┌─ TASK INPUTS

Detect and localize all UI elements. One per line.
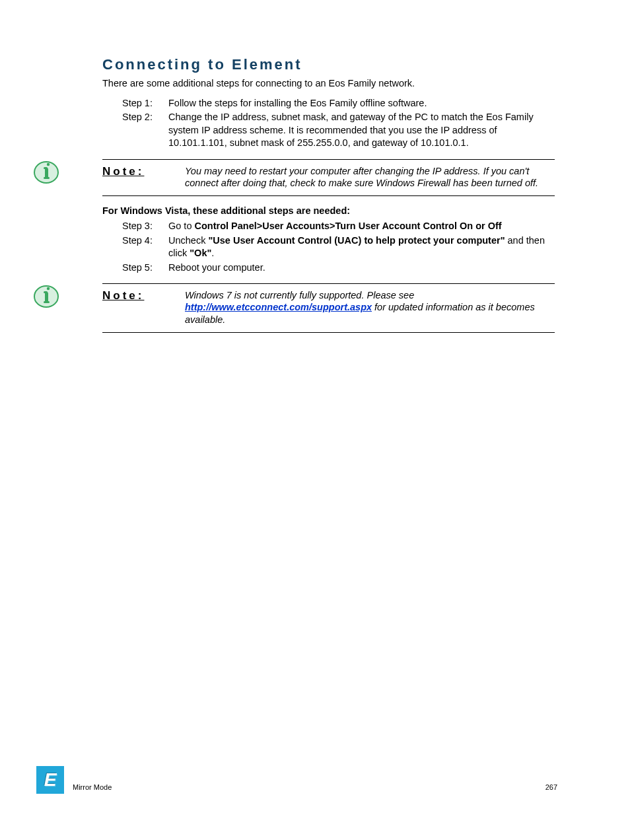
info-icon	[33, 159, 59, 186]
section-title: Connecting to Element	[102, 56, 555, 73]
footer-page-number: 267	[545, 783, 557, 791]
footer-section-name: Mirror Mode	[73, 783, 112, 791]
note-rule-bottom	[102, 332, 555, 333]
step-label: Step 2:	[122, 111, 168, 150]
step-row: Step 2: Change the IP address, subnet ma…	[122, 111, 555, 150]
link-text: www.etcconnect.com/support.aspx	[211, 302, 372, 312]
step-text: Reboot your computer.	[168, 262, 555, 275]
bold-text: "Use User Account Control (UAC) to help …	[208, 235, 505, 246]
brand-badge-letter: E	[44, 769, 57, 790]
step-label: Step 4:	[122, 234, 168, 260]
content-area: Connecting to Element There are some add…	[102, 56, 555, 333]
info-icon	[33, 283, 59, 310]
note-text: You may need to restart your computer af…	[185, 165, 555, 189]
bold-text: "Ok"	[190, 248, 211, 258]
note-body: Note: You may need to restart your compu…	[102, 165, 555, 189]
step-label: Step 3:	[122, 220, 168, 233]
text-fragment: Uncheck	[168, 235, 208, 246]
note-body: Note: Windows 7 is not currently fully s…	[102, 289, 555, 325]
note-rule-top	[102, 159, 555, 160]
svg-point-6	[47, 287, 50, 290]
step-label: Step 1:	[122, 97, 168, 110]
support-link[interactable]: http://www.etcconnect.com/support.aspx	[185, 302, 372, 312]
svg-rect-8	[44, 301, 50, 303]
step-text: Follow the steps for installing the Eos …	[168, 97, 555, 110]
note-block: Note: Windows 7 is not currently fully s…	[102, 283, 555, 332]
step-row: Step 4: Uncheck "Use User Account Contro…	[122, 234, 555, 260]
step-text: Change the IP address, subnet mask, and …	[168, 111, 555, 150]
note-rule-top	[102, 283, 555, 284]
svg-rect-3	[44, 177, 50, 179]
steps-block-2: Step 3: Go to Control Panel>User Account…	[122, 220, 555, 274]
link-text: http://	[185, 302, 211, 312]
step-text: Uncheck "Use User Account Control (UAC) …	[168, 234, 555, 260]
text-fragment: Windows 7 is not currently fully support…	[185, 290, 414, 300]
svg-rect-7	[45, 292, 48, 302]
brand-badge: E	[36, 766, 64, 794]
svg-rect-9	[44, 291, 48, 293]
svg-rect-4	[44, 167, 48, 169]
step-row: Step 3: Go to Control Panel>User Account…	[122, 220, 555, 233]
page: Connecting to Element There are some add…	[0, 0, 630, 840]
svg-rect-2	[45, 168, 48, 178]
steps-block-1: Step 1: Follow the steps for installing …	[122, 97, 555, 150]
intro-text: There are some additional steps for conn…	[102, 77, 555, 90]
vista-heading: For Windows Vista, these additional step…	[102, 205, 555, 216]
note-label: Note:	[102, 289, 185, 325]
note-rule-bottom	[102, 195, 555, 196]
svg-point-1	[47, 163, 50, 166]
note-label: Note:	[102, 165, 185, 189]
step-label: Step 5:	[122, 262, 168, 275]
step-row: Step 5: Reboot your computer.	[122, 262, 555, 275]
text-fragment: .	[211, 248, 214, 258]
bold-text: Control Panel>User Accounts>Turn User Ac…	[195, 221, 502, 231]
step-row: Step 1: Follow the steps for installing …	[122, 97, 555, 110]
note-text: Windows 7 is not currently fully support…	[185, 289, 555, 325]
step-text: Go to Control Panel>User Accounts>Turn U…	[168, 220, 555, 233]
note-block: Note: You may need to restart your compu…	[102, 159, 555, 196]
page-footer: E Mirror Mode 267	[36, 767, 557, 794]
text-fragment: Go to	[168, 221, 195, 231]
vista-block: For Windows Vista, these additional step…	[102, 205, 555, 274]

└─

__TRY IT__. Repeat the data in full, exactly as it stands, but drop every picture.

__RESPONSE TO THIS EXERCISE__.
Detect and localize all UI elements. One per line.
info-icon	[33, 159, 59, 186]
section-title: Connecting to Element	[102, 56, 555, 73]
footer-page-number: 267	[545, 783, 557, 791]
footer-section-name: Mirror Mode	[73, 783, 112, 791]
note-rule-bottom	[102, 332, 555, 333]
step-label: Step 2:	[122, 111, 168, 150]
step-row: Step 2: Change the IP address, subnet ma…	[122, 111, 555, 150]
link-text: www.etcconnect.com/support.aspx	[211, 302, 372, 312]
step-text: Reboot your computer.	[168, 262, 555, 275]
bold-text: "Use User Account Control (UAC) to help …	[208, 235, 505, 246]
brand-badge-letter: E	[44, 769, 57, 790]
step-label: Step 4:	[122, 234, 168, 260]
content-area: Connecting to Element There are some add…	[102, 56, 555, 333]
info-icon	[33, 283, 59, 310]
note-text: You may need to restart your computer af…	[185, 165, 555, 189]
bold-text: "Ok"	[190, 248, 211, 258]
note-body: Note: You may need to restart your compu…	[102, 165, 555, 189]
step-label: Step 3:	[122, 220, 168, 233]
text-fragment: Uncheck	[168, 235, 208, 246]
note-body: Note: Windows 7 is not currently fully s…	[102, 289, 555, 325]
note-rule-top	[102, 159, 555, 160]
svg-point-6	[47, 287, 50, 290]
step-label: Step 1:	[122, 97, 168, 110]
support-link[interactable]: http://www.etcconnect.com/support.aspx	[185, 302, 372, 312]
svg-rect-8	[44, 301, 50, 303]
step-text: Follow the steps for installing the Eos …	[168, 97, 555, 110]
note-block: Note: Windows 7 is not currently fully s…	[102, 283, 555, 332]
step-row: Step 4: Uncheck "Use User Account Contro…	[122, 234, 555, 260]
step-text: Change the IP address, subnet mask, and …	[168, 111, 555, 150]
note-rule-top	[102, 283, 555, 284]
svg-rect-3	[44, 177, 50, 179]
steps-block-2: Step 3: Go to Control Panel>User Account…	[122, 220, 555, 274]
link-text: http://	[185, 302, 211, 312]
step-text: Uncheck "Use User Account Control (UAC) …	[168, 234, 555, 260]
text-fragment: Windows 7 is not currently fully support…	[185, 290, 414, 300]
svg-rect-7	[45, 292, 48, 302]
brand-badge: E	[36, 766, 64, 794]
svg-rect-9	[44, 291, 48, 293]
svg-rect-4	[44, 167, 48, 169]
step-row: Step 3: Go to Control Panel>User Account…	[122, 220, 555, 233]
page: Connecting to Element There are some add…	[0, 0, 630, 840]
svg-rect-2	[45, 168, 48, 178]
steps-block-1: Step 1: Follow the steps for installing …	[122, 97, 555, 150]
intro-text: There are some additional steps for conn…	[102, 77, 555, 90]
vista-heading: For Windows Vista, these additional step…	[102, 205, 555, 216]
note-label: Note:	[102, 289, 185, 325]
note-rule-bottom	[102, 195, 555, 196]
svg-point-1	[47, 163, 50, 166]
note-label: Note:	[102, 165, 185, 189]
step-label: Step 5:	[122, 262, 168, 275]
step-row: Step 5: Reboot your computer.	[122, 262, 555, 275]
text-fragment: .	[211, 248, 214, 258]
bold-text: Control Panel>User Accounts>Turn User Ac…	[195, 221, 502, 231]
step-row: Step 1: Follow the steps for installing …	[122, 97, 555, 110]
note-text: Windows 7 is not currently fully support…	[185, 289, 555, 325]
step-text: Go to Control Panel>User Accounts>Turn U…	[168, 220, 555, 233]
note-block: Note: You may need to restart your compu…	[102, 159, 555, 196]
page-footer: E Mirror Mode 267	[36, 767, 557, 794]
text-fragment: Go to	[168, 221, 195, 231]
vista-block: For Windows Vista, these additional step…	[102, 205, 555, 274]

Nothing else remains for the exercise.